DATA EXCERPTS:
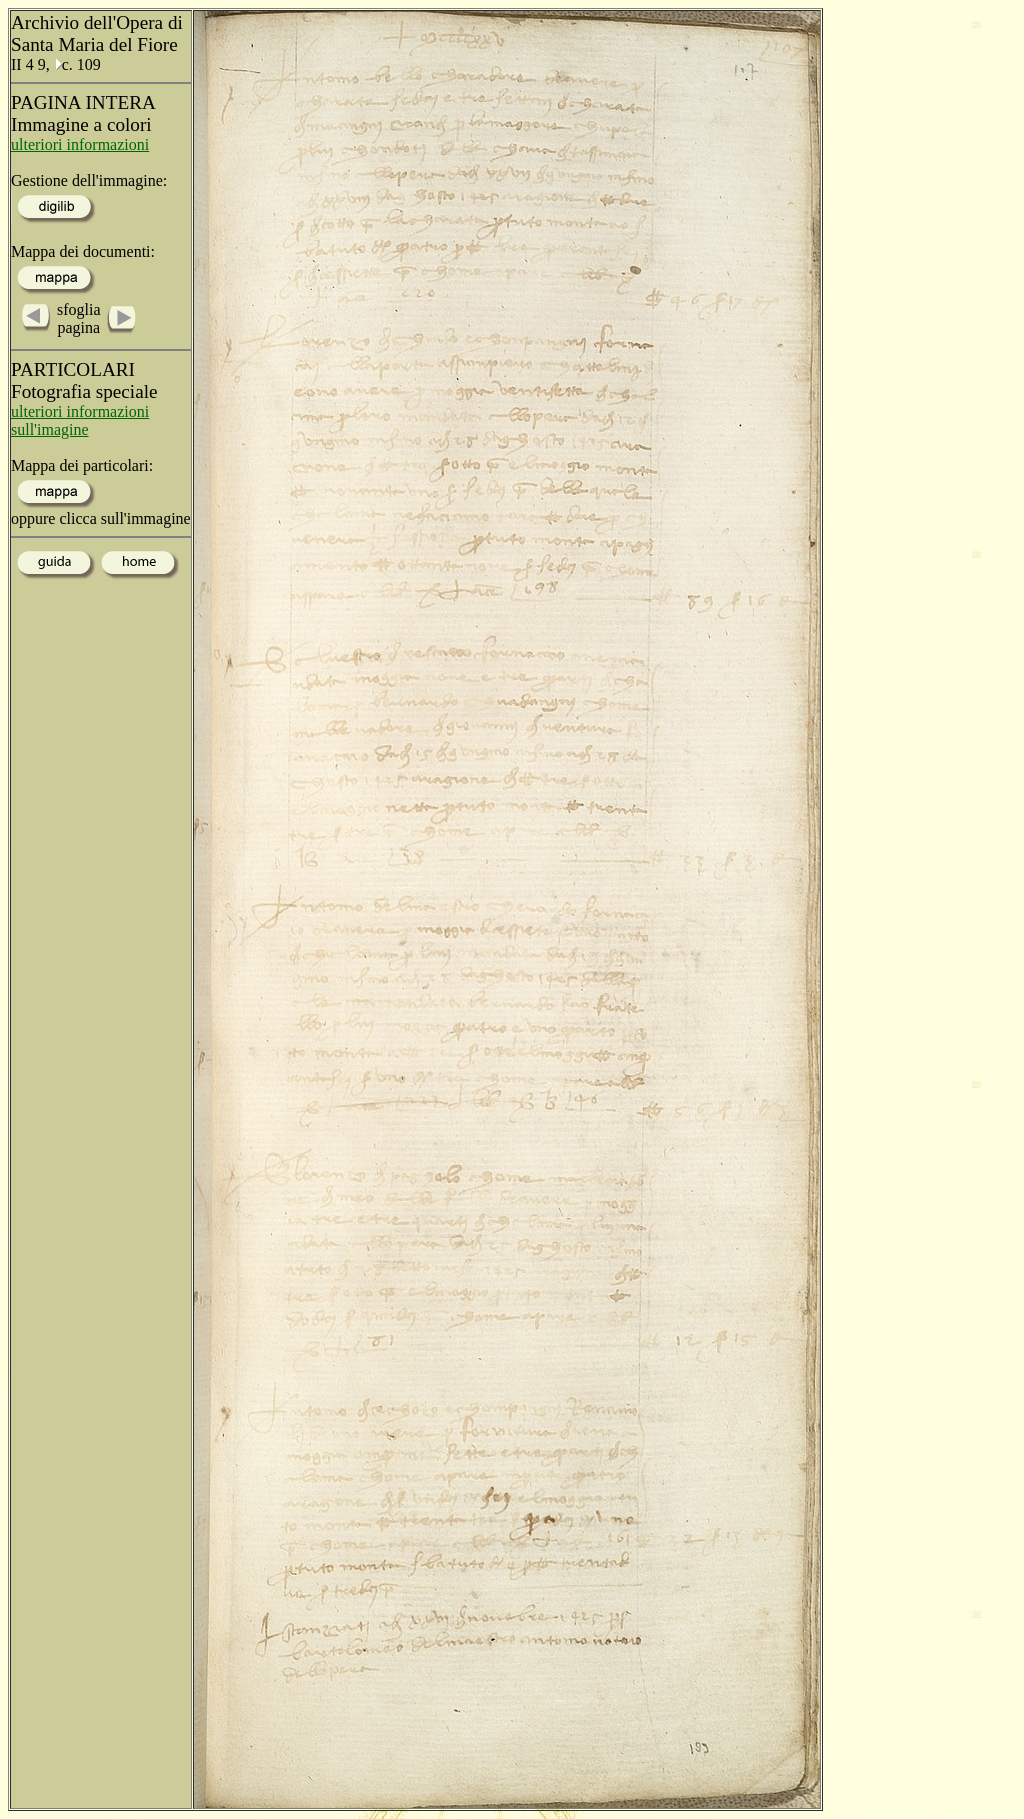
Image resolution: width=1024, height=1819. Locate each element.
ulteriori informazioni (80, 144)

==

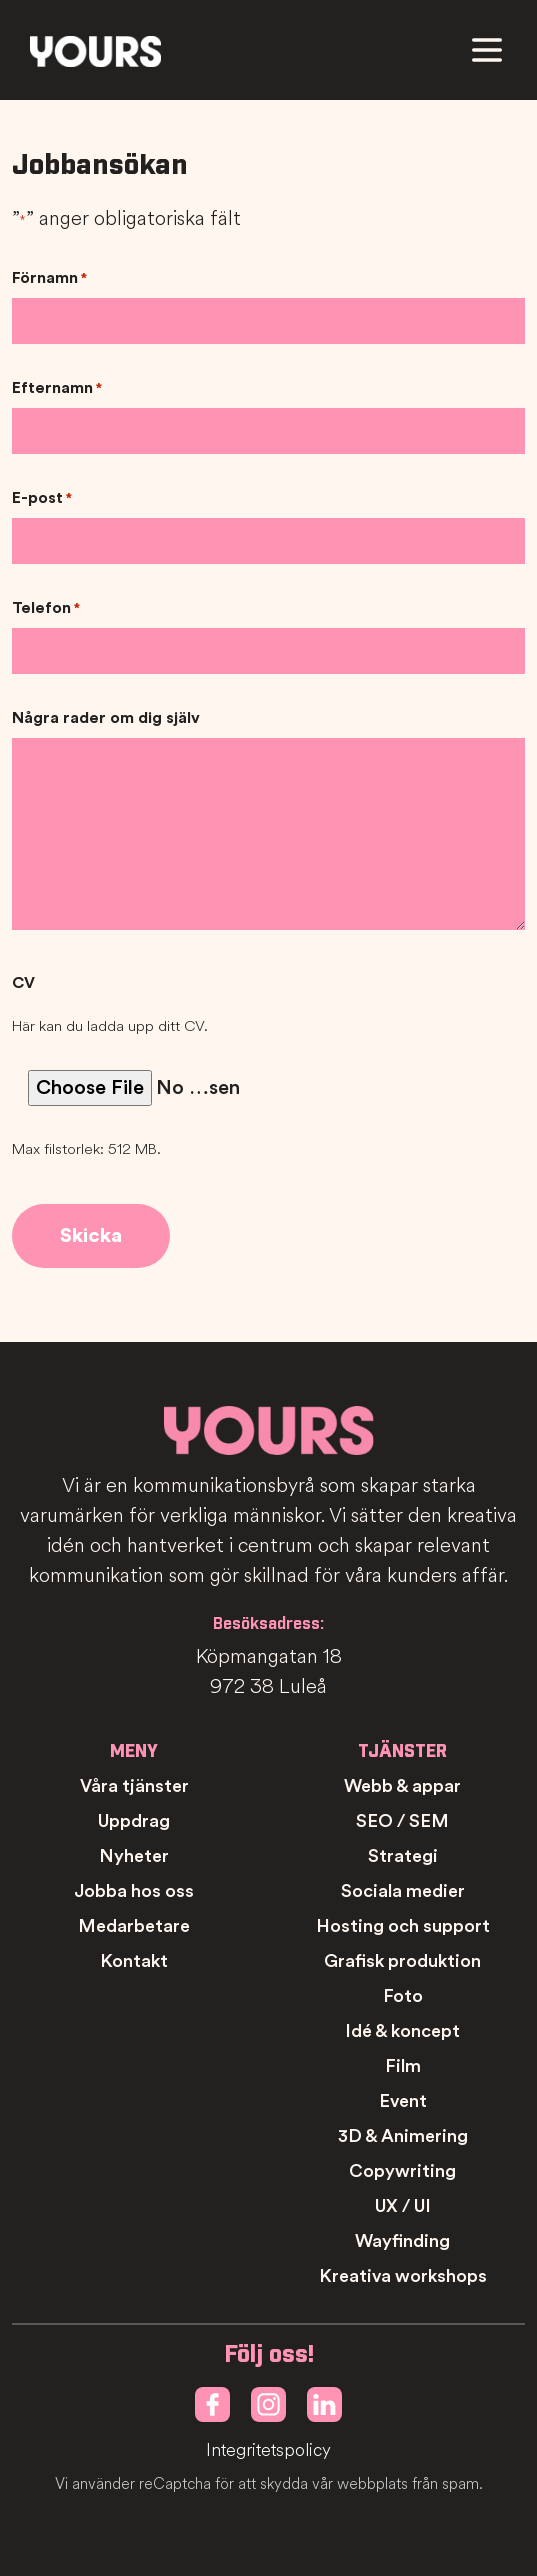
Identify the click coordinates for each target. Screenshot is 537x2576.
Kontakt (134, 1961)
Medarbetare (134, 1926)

---

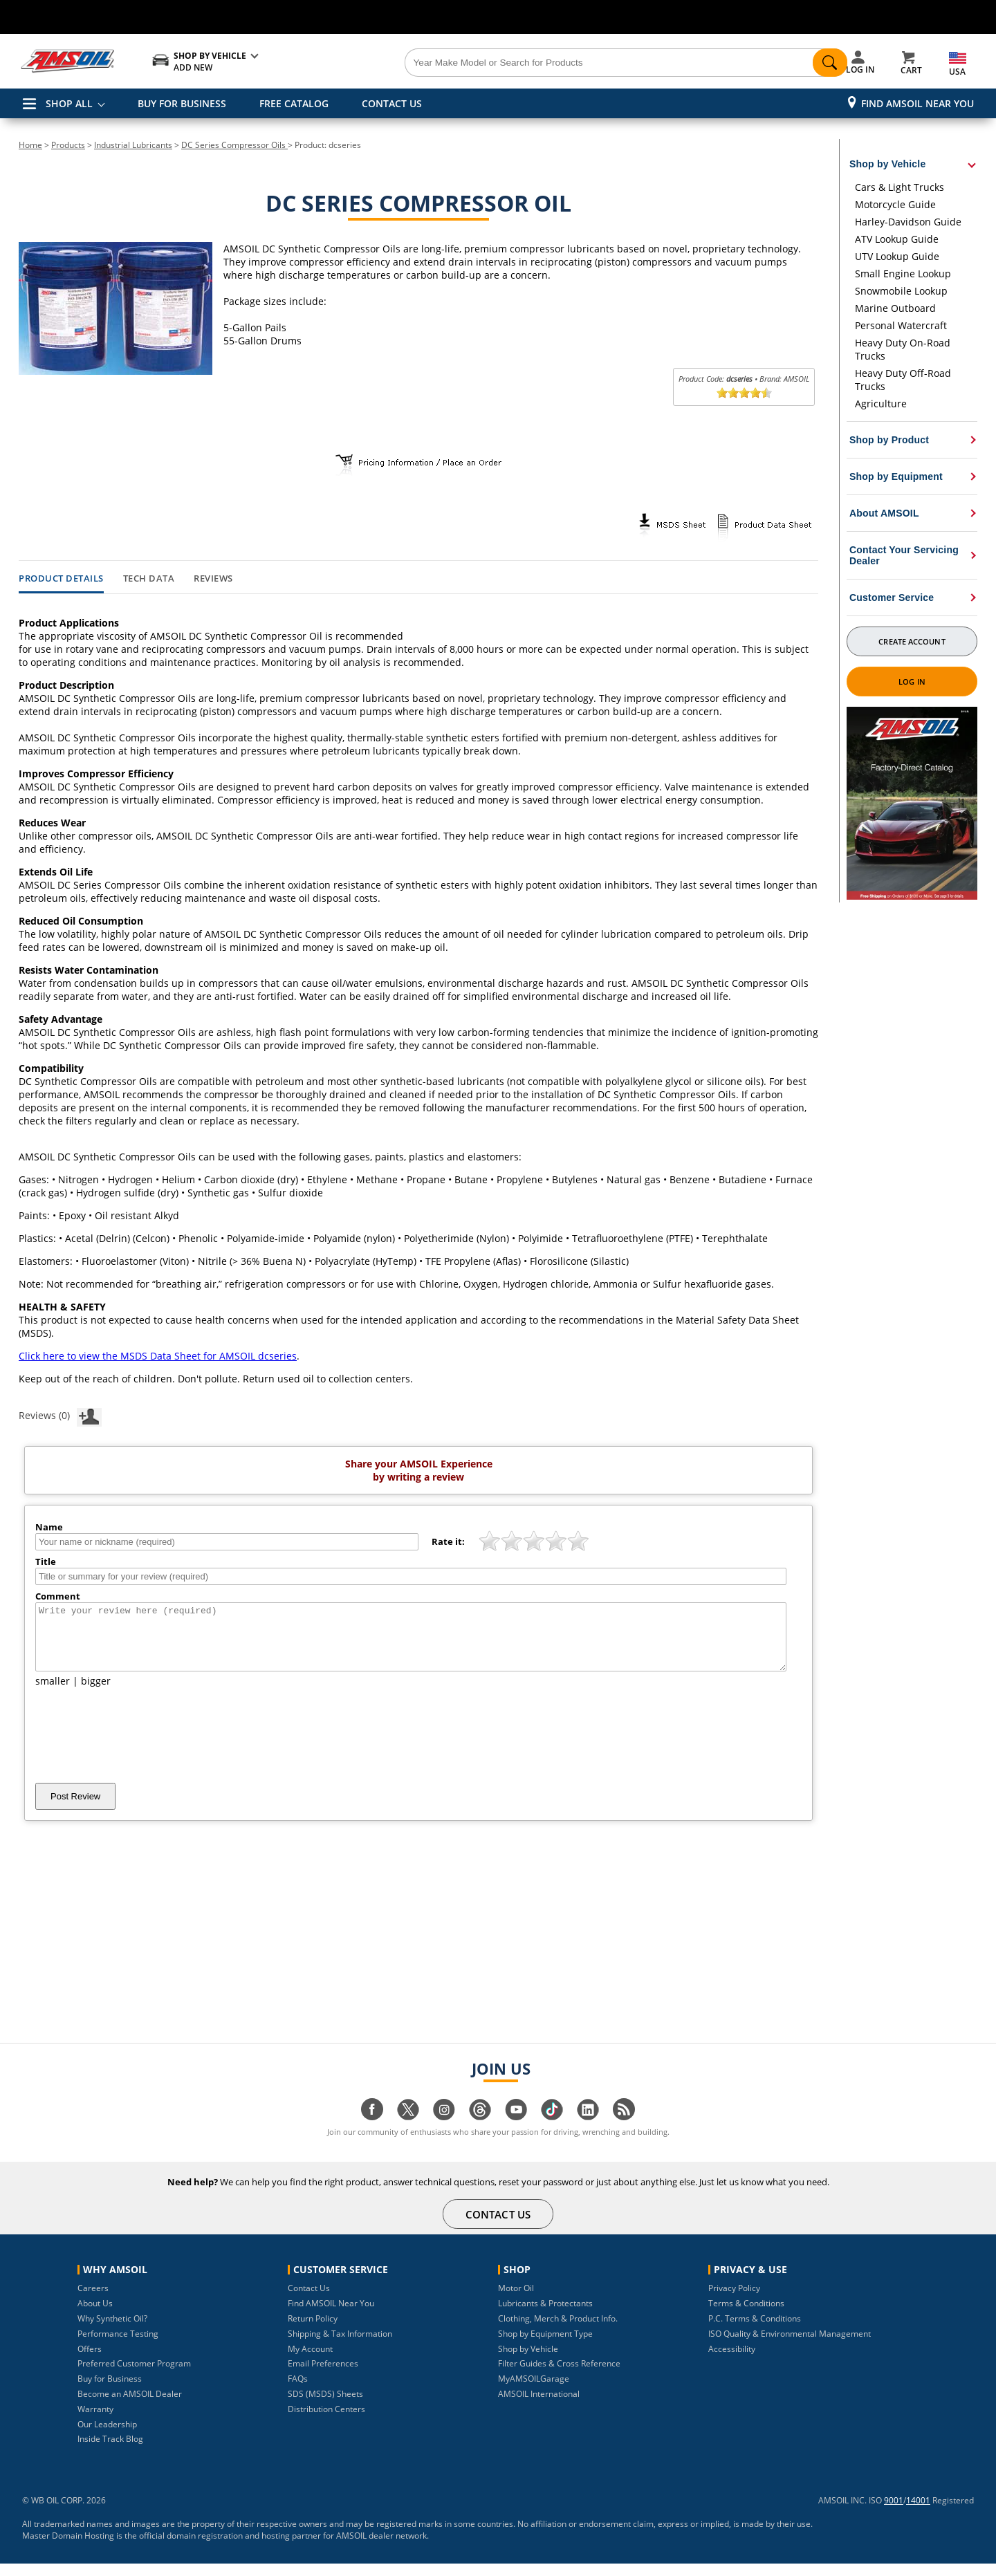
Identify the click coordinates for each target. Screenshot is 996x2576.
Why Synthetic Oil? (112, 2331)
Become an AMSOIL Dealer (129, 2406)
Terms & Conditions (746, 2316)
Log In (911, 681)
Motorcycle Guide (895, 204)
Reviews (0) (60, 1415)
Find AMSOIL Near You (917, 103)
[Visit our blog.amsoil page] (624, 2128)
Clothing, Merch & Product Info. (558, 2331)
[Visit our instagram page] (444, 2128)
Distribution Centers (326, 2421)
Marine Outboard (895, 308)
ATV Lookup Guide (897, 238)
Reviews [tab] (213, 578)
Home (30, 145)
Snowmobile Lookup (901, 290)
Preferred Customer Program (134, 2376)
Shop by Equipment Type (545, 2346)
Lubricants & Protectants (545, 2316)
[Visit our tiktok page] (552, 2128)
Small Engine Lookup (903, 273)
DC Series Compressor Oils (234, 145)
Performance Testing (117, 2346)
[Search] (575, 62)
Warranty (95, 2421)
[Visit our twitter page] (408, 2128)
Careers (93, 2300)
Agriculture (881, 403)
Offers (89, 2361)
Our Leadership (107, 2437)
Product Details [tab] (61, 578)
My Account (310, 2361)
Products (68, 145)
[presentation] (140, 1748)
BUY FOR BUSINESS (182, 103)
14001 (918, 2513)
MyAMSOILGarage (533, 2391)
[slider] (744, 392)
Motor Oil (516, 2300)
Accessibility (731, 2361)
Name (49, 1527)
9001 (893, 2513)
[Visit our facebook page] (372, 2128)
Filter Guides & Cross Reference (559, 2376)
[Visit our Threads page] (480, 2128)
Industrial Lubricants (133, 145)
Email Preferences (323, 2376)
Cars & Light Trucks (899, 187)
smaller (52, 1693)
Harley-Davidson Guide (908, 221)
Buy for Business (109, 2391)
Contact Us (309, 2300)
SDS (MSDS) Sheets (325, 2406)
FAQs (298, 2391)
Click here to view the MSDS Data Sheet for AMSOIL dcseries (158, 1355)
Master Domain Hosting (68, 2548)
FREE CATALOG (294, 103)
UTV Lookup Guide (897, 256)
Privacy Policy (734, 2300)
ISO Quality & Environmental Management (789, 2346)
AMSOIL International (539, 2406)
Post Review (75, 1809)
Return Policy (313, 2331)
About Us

INSTRUCTIONS FOR THE TASK: Of all the entries above, output exactly the lines between the one holding "Why Synthetic Oil? (112, 2331)" and the one holding "Preferred Customer Program (134, 2376)", inclusive.

TASK RESULT:
Why Synthetic Oil? (112, 2331)
Become an AMSOIL Dealer (129, 2406)
Terms & Conditions (746, 2316)
Log In (911, 681)
Motorcycle Guide (895, 204)
Reviews (0) (60, 1415)
Find AMSOIL Near You (917, 103)
[Visit our blog.amsoil page] (624, 2128)
Clothing, Merch & Product Info. (558, 2331)
[Visit our instagram page] (444, 2128)
Distribution Centers (326, 2421)
Marine Outboard (895, 308)
ATV Lookup Guide (897, 238)
Reviews [tab] (213, 578)
Home (30, 145)
Snowmobile Lookup (901, 290)
Preferred Customer Program (134, 2376)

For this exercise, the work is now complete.